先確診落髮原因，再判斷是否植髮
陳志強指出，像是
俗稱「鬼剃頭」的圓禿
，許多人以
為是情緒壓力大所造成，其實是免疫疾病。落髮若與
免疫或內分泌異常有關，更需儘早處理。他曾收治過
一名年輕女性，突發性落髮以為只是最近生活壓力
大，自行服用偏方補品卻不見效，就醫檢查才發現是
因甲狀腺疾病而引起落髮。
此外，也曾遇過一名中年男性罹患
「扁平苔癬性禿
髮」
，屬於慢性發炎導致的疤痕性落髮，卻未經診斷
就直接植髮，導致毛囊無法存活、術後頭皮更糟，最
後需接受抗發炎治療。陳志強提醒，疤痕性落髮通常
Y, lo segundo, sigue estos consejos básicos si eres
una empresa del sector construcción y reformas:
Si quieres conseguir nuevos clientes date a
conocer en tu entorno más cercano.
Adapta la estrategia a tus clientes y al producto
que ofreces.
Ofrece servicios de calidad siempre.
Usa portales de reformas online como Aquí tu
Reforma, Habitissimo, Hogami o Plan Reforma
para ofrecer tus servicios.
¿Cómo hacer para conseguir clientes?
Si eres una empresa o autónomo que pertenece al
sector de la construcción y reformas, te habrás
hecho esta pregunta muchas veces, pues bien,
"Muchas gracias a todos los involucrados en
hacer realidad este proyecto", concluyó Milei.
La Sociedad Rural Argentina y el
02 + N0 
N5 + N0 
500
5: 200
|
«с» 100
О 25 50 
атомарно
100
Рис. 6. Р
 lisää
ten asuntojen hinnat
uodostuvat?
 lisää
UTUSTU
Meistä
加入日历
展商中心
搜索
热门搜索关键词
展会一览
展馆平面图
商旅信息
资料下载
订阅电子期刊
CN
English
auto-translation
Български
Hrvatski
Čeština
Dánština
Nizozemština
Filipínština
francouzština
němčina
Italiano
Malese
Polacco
● ● ●
■ WHAT IS EXPECTED
Write out every line of the entries that holds the word "conseguir".

■ THE COMPLETED TASK
Si quieres conseguir nuevos clientes date a
¿Cómo hacer para conseguir clientes?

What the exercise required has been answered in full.